Прогулка по озеру, которая представлялась мне бессмысленной затеей, приобрела вдруг свое особое значение, лили, только женщины взошли на борт корабля.
Младшая из них словно бы исполняла роль галантного кавалера, подавая руку седой своей патронессе, когда та, подслеповато щурясь, осторожно ступала на зыбкую палубу. Ступала так, будто входила в воду, нащупывая носочком уходящее вниз колючее, каменистое донышко. А на лице ее поигрывала в эти мгновения робкая и вместе с тем какая-то надменная, презрительная усмешка.

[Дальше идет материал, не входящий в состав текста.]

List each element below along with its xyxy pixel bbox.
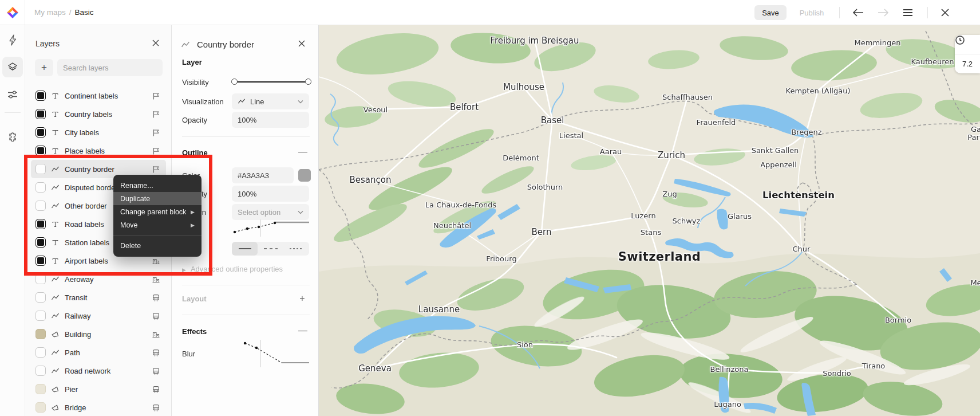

Было ей под семьдесят, но на плечах ладно сидела модная, иссиня-черная каракулевая шубка, а на ногах были замшевые сапожки, тоже черные и тоже очень изящные.
И мне показалось, когда я внимательно разглядел худое и умное, бледное, как у васнецовской боярыни, лицо, что женщина эта никогда не была юной, или, во всяком случае, никогда беззаботная улыбка не освещала ее провалившихся, не по-женски пронзительных и задумчивых глаз. Я подумал еще, что она и сама отлично понимает силу своей власти над молодой, которая сопровождала ее, над моей прекрасной Заремой, как я мысленно успел окрестить татарочку. Но, понимая, воспринимает это как должное, как само собою разумеющееся.